É que com todo o nosso desenvolvimento enquanto espécie, quase que nos esquecemos que somos animais, não é? Pois é, mas nós continuamos a ser mamíferos. E enquanto mamíferos somos regulados por uma série de mecanismos químicos automáticos que existem para nos ajudar a subsistir e persistir enquanto espécie. Este é acima de tudo um mecanismo necessário para a perpetuação da espécie. A paixão é o resultado de um mecanismo químico, automático, do nosso organismo, para nos ajudar e motivar a procriar. Simples assim. Essas borboletas, a pressão sanguínea, o batimento cardíaco acelerado, a boca seca...sim. 

 

Vamos então ver o que se passa a nível biológico quando nos apaixonamos... 

Quando nos apaixonamos há uma libertação contínua de neurotransmissores como a dopamina e noradrenalina pelo nosso cérebro. A amígdala cerebelosa (não confundir com as amígdalas da garganta) tem um papel central neste processo, pois é desta região que emanam os nossos sentimentos mais instintivos. Estas hormonas causam uma verdadeira tempestade bioquímica que também está relacionada com a ocorrência - em simultâneo - de um nível mais baixo de serotonina.

 

Este facto é muito IMPORTANTE!

 

Recapitulando, o nosso cérebro liberta dopamina e noradrenalina em quantidades mais elevadas que o normal e reduz a produção de serotonina. Ora , os níveis mais baixos de serotonina encontrados nos "apaixonados" são idênticos aos encontrados nos portadores de transtorno obsessivo-compulsivo (TOC). É aqui que reside a explicação para os pensamentos obsessivos tão característicos em quem se apaixona.. Estes níveis bioquímicos explicam porque a pessoa tende a sentir que perde a razão. 

Este mecanismo é também muito semelhante ao de algumas drogas, como a cocaína e o extasy.

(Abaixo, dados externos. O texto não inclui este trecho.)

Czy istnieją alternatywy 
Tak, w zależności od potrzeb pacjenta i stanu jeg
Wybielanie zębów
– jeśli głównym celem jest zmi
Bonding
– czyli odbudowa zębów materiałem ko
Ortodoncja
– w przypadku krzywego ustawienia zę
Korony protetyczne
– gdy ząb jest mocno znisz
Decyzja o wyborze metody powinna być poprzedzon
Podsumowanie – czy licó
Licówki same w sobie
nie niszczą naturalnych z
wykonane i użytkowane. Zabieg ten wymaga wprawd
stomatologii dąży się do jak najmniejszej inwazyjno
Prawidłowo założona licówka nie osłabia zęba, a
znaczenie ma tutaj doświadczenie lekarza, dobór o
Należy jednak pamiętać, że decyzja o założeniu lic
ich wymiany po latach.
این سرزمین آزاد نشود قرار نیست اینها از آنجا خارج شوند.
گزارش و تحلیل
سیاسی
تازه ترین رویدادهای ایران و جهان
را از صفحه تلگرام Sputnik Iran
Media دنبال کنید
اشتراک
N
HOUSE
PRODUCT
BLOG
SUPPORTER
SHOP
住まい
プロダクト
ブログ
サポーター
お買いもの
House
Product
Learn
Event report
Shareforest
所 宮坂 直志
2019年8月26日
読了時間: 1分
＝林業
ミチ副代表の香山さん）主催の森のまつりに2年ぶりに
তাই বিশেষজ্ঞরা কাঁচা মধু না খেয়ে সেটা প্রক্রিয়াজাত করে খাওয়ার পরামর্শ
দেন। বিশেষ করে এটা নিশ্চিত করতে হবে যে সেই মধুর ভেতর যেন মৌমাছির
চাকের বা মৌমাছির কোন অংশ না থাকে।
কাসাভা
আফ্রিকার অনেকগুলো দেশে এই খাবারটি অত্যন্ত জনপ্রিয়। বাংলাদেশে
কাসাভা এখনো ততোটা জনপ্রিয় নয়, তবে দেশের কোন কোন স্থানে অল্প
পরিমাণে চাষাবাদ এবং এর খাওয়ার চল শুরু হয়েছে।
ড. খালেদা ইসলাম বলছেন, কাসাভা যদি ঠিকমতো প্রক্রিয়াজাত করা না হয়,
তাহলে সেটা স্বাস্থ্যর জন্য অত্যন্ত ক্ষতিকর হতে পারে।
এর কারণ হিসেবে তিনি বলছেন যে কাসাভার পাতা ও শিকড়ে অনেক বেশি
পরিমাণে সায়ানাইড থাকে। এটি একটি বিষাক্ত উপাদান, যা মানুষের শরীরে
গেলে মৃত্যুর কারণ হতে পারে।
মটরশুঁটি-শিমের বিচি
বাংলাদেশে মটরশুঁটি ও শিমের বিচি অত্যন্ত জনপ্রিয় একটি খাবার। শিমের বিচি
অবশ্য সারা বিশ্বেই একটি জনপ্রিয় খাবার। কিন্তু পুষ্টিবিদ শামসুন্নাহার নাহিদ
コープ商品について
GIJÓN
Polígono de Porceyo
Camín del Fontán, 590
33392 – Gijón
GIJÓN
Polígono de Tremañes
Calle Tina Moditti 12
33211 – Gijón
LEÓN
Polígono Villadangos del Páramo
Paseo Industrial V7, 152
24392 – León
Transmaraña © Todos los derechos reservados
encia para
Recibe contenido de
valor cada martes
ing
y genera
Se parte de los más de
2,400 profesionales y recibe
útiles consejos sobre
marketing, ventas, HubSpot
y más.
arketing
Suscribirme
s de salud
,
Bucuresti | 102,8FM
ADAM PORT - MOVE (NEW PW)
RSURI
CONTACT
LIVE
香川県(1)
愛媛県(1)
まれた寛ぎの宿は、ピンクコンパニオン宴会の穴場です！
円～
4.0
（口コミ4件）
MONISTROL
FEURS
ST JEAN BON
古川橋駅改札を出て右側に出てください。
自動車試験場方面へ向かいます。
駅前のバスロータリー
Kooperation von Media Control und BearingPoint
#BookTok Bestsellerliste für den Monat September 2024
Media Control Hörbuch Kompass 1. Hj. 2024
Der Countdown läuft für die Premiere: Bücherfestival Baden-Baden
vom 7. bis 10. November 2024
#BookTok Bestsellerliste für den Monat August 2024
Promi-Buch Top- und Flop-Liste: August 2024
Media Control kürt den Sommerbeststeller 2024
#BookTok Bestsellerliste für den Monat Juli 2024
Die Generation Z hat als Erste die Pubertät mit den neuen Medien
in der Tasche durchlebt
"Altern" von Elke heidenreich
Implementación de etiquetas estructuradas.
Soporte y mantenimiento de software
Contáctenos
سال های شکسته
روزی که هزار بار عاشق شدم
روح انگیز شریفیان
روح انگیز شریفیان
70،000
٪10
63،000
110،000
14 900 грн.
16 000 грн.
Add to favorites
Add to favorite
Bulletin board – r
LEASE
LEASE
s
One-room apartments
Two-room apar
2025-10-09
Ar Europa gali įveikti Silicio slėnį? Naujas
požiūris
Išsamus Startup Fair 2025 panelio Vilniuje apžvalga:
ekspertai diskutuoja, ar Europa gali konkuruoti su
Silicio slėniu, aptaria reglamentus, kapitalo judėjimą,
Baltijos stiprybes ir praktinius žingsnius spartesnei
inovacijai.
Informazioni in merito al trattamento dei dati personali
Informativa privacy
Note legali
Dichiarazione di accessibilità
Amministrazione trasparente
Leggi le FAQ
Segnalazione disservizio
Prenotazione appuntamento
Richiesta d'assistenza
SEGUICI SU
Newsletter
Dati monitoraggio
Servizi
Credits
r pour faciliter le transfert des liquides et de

A chave para descodificar a Paixão está no equilíbrio bioquímico do nosso organismo. Já há também vários estudos que comprovam que uma mulher, enquanto em período fértil de ovulação, se torna "inexplicavelmente" mais atraente para o sexo oposto. São as nossas amigas "inas" a trabalharem intensamente para a manutenção da espécie. 

 

Além destes neurotransmissores, há a participação de outras substâncias, como a oxitocina e vasopressina, que estão relacionadas com o amor e as sensações de segurança e calma derivadas deste sentimento.

 

Ora com tudo isto não quero dizer que não nos devemos apaixonar. Vivermos intensamente as experiências que nos surgem nesta aventura que é a vida é algo que considero fundamental para a nossa aprendizagem e processo de amadurecimento e para o nosso equilíbrio emocional. Contudo, ao trazermos consciência e luz sobre estes processos que todos passamos, conquistamos a capacidade de nos posicionarmos também como observadores do processo, permitindo-nos uma maior aprendizagem, maximizando as boas sensações e minimizando o sofrimento. 

 

Depois...bem, depois há o AMOR.

Amar é viver em paz. Sentir intensa e completamente cada momento, cada toque, cada olhar, sem a nada se apegar, mantendo a liberdade de ser, de crescer, de evoluir. Amar é expandir a consciência.

Muito se fala de amor, mas poucos são os que sabem do que falam. 

O amor não fere, o amor não magoa, o amor não dói. O amor cura. E o amor liberta. 

 

E será de amor que também falarei, um dia destes...Para já, fica a proposta de reflexão sobre essa coisa que tanto confundimos com amor, a Paixão.